THE alcohol industry is responding to stricter controls on drinking by using a New Zealand economist to challenge estimates that abuse is costing the nation $15 billion a year.
The move comes as a research group advocating heavier taxes today releases research showing alcohol is far more affordable today than it was 30 years ago.
The Foundation for Alcohol Research and Education commissioned the Australia Institute study, which found incomes have risen at three times the rate of alcohol prices in the past 30 years and that the cheapest wine now costs less than bottled water.
The NZ economist Eric Crampton said yesterday that a widely cited Australian study had relied on incorrect economic arguments to support ''paternalistic'' policies to combat excessive drinking.

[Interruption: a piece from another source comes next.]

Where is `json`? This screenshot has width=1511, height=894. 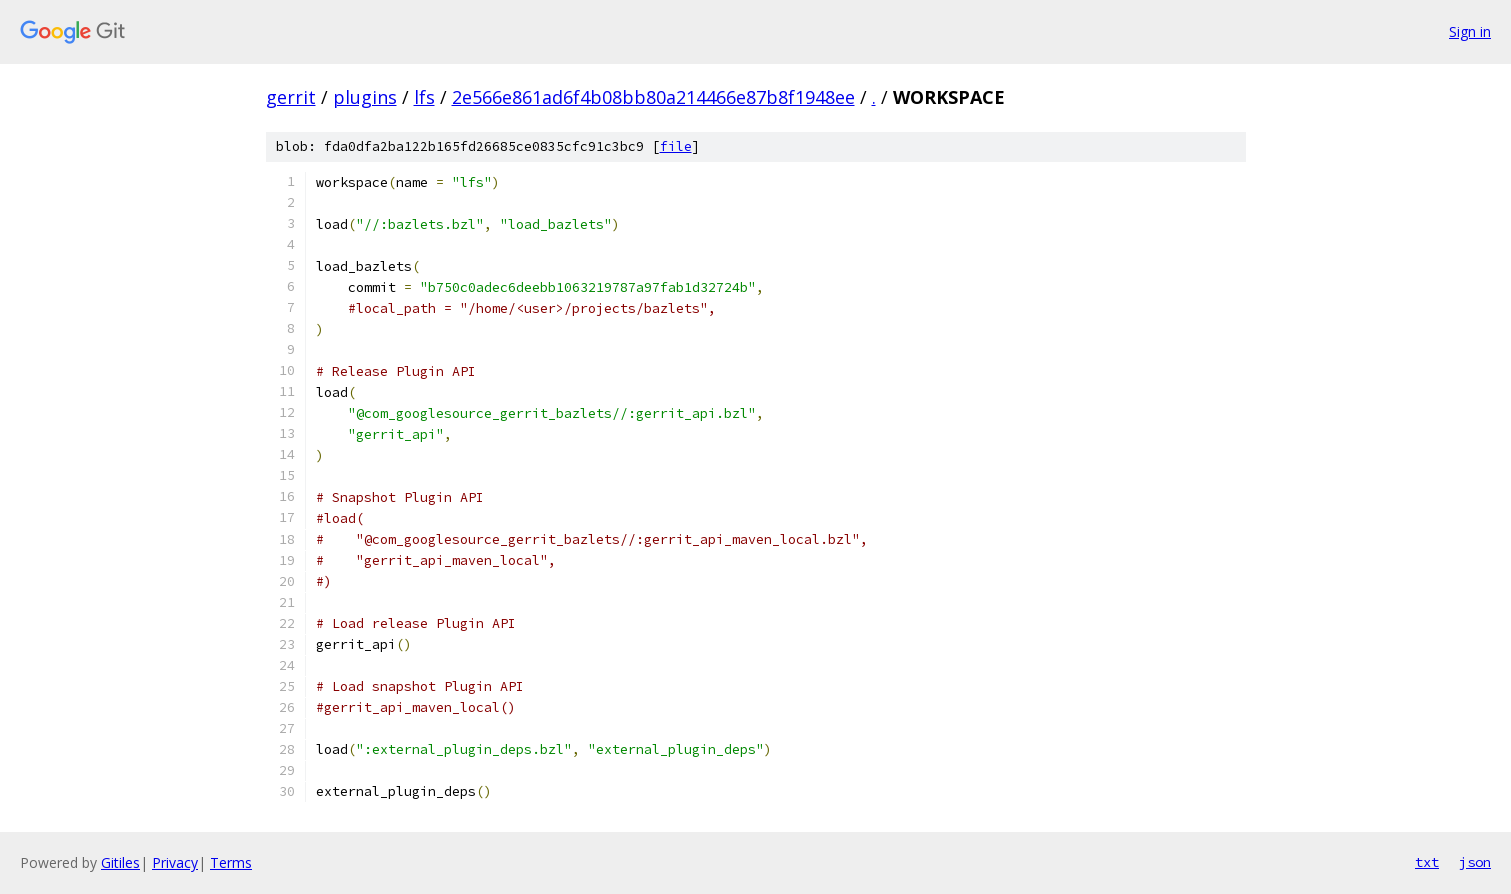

Dr Crampton, a senior lecturer in economics at the University of Canterbury, has had a paper published in the New Zealand Medical Journal stating that only a fifth of the social costs of alcohol abuse asserted by the Australian study could be ''plausibly counted''.
He said many of the costs totalling $15 billion in that study were inadmissable in a standard economic framework.
''My worry has been that while the $15 billion is economically meaningless, it is policy meaningful. If people expect this is a cost to … their back pocket because of other people's behaviour, that increases the demand for certain types of policy,'' Dr Crampton told a briefing in Canberra hosted by the National Alcohol Beverage Industry Council.
Questioned about his independence, given his research and visit was financed by the alcohol industry, Dr Crampton said he was subject to his university's strict controls to ensure academic freedom.
The chief executive of FARE, Michael Thorn, said the study Dr Crampton questioned was in accordance with the approach laid down by the World Health Organisation.
He challenged the alcohol industry and Dr Crampton to generate a new estimate of the cost of alcohol abuse.